The humans have also gotten an upgrade, too. Tatopoulos, voiced by Ian Ziering, is still the main character, but he is a proper action hero now. Unlike Broderick’s more timid take, this Dr. Nick is confident, decisive, and makes you root for him. Similarly, Kevin Dunn’s Col. Anthony Hicks also does a complete 180 and is now an intelligent strategist who struggles with his duty to protect humans from harm and seeing for himself that Zilla Jr. isn’t our enemy.
That would be the kaiju.
Godzilla: The Series Has Some Of The Best Kaiju Ever
The 1998 CGI Godzilla was, at its core, nature deformed, a grotesque mirror aimed at the hubris of science … that basically made Mother Nature look like a chump. The overall message of the movie was that humans shouldn’t mess with nature because, gosh, we are so big and strong, we might end up hurting it. The animated series doesn’t make this mistake, though.
On the show, when humans/Godzilla went up against nature, mutated or otherwise, humans got their asses handed to them by some amazing monsters. For example, El Gusano Gigante, a humongous worm from Central America, had a very original and colorful design that sort of resembles a tardigrade as envisioned by Papa Nurgle. Then you have kaiju like the Ice Borers, which are heat-emitting moles that dig through the ice in the Antarctic, and a mutant sea anemone called Medusa that will give you Watchmen comic flashbacks.
Most of the monster scenes are shot from ground level. The camera rarely pans out, making the kaiju appear larger and, as a result, more terrifying. That’s something we could definitely use more of in the Godzilla franchise. That and robot gorillas fighting giant King Cobra kaiju.
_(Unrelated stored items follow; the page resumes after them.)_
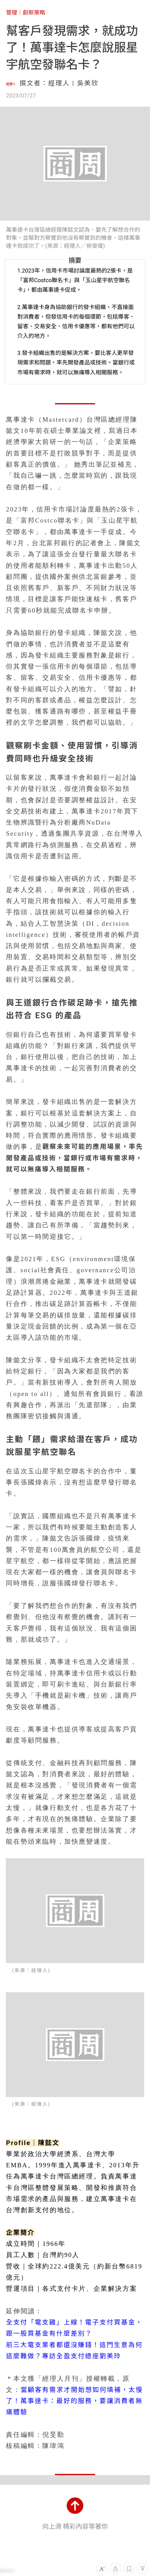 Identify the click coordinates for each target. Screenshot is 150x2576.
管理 (11, 12)
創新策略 (34, 12)
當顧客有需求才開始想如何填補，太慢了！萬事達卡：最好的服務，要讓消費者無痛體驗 (74, 2401) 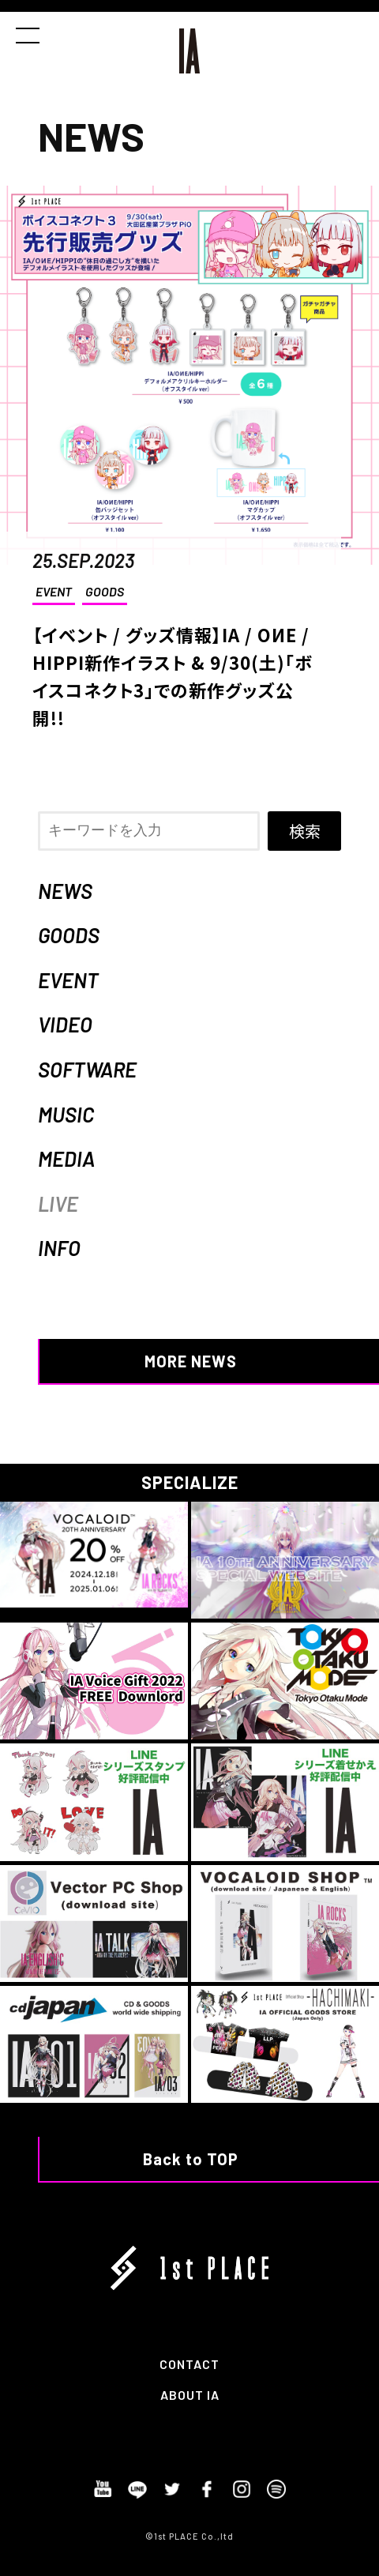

We could never have too much of that.
The Show Could Actually Get Pretty Dark
In the first episode of Godzilla: The Series, we see Zilla Jr. bleed.
Now, the show was still primarily aimed at younger viewers, so it never really contained any real gore, but it did try to push the envelope every now and then. The 20th episode of Season 1, “Trust No One,” is actually a great homage to The Thing featuring a mimic creature that can imitate any living being and serves as the source of some memorable PG body horror.
Stuff like that actually happened A LOT on Godzilla: The Series — bodies melting away, being reshaped by outside forces, even being resurrected as horrific parodies of their former selves. This most notably happened to the original Godzilla, who gets brought back to life in Season 1 by alien invaders after being outfitted with some robot parts to replace its decayed body. Yes, you heard that right: Zombie Alien-Cyborg Godzilla. That alone should have won the show all the Emmys.
As it is, though, the show has mainly been forgotten today, when it really should be celebrated for all the amazing things it managed to do after being dealt one of the crummiest hands in movie history. But much like Col. Hicks, maybe we can learn not to judge this Godzilla for the mistakes of its parent.